Wednesday, 10 June 2020

Sarcasm Detection


Introduction

Sarcasm detection has been a difficult problem in traditional Natural Language Processing. The difficulty in recognition of sarcasm causes misunderstanding in everyday communication and poses problems to many NLP systems. There were many approaches made in solving this problem. These included rule-based AI, statistical based AI and machine learning based AI. The rule-based AI quite onerous to program. Also, it shows an inability in understanding the context or meaning of words.
The Problem Statement
Since sarcasm detection has received considerable attention in the NLP community in recent years, many computational approaches for sarcasm detection have been modeled either the utterance in isolation or together with contextual information such as conversation context, author context, visual context, or cognitive features. Here, I present a deep neural network-based sarcasm detection technique on datasets with and without conversational context. Two kinds of datasets were used:  Twitter conversations and conversation threads from Reddit, and News Headlines. The goal is to understand the importance context plays in detecting sarcasm.

The Dataset

Dataset with Conversational Context


Twitter and Reddit conversations were taken to create this dataset. This dataset had 3 columns in total:
1. label: 0 indicating not sarcastic and 1 indicating sarcastic.
2. context: This was a list of 2 elements. The first element being the first sentence in the conversation and the second element being the third/final statement in the conversation. This final statement is the one that is classified as sarcastic or not.
3.  response: Contains the second statement, the response to the initial comment, in the conversation.
The total number of entries in this data is 9,400. Even though the dataset is small, we’ll soon see how this yields a better output.

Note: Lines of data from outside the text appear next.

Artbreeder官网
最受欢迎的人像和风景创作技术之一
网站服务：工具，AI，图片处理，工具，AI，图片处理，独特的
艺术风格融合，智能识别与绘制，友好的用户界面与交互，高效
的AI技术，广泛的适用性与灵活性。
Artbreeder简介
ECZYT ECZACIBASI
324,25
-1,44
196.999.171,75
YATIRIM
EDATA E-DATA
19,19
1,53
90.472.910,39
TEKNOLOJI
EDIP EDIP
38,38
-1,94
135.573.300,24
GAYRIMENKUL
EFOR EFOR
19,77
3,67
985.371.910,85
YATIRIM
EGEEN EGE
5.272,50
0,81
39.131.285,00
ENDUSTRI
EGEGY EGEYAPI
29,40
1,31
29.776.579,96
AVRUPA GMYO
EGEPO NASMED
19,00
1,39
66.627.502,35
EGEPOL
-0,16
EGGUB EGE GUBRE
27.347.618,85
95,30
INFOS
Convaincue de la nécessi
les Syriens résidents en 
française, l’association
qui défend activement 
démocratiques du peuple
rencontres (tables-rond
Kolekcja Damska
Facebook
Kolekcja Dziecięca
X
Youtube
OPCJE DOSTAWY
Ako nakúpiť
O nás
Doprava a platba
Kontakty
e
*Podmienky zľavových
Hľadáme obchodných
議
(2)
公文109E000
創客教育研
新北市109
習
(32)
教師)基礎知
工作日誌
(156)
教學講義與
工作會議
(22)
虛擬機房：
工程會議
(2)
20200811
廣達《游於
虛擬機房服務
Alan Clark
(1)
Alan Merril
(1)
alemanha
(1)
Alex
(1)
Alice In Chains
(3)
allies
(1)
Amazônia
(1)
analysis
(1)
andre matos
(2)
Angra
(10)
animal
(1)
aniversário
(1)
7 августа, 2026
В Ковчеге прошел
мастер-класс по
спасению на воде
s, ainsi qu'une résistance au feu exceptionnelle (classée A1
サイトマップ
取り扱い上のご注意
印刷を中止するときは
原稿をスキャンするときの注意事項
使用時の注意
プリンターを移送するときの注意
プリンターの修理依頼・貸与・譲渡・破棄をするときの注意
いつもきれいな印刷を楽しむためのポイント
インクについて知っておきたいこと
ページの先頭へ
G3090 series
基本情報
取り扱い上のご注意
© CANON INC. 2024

Dataset without Conversational Context


This dataset consists of News Headlines. This dataset had 2 columns:
1.   is_sarcastic: 0 indicating not sarcastic, 1 indicating sarcastic.
2. headline: The headline that needs to be classified as sarcastic or non- sarcastic.
There were a total of 55.3k entries in this data.

Proposed Solution


There were two models made, one for each dataset, but the basic architecture more or less remained the same.

The Architecture

1. Embedding: Accepts comments and encodes them into a vector of size e, outputs matrix of size 100x32.
2. Convolution: The data now undergoes 1-dimensional convolution.  This layer establishes 14-word combinations.
3.  Max Pooling: This layer is used to reduce overfitting and add additional layers to the network.
4.  Convolution: This layer groups those 14-word combinations into groups of 7. Basically, this creates a group of phrases, each 14 word long.
5.   Bidirectional LSTM: Used to train the model in chronological and reverse order.
6.  Output, Loss Functions and Hyperparameters: The output layer consists of a single sigmoid neuron trained with the loss function binary_crossentropy. For the model trained on conversational context (Model1), the activation function used was LeakyReLU to avoid vanishing gradient, while the other model (Model2) used ReLU. Both these models were trained using the Adam Optimizer, with a learning rate of 0.0005 applied on Model1.

Result

Since the main goal of this project was to understand the importance of context, accuracies weren’t compared between these models. A couple of custom input were entered to check the output. It was found that Model1 could easily understand the difference between a sarcastic and a non-sarcastic comment, while Model2 couldn’t. Also, Model2 could only understand a sarcastic comment if it was in the form of a news headline. Any other normal sarcastic statements went totally unidentified.

Conclusion

It can be concluded, that even though the non-conversational dataset was larger than the conversational, the latter could provide a better output only due to the presence of information regarding the scenario the sarcastic statement was used in.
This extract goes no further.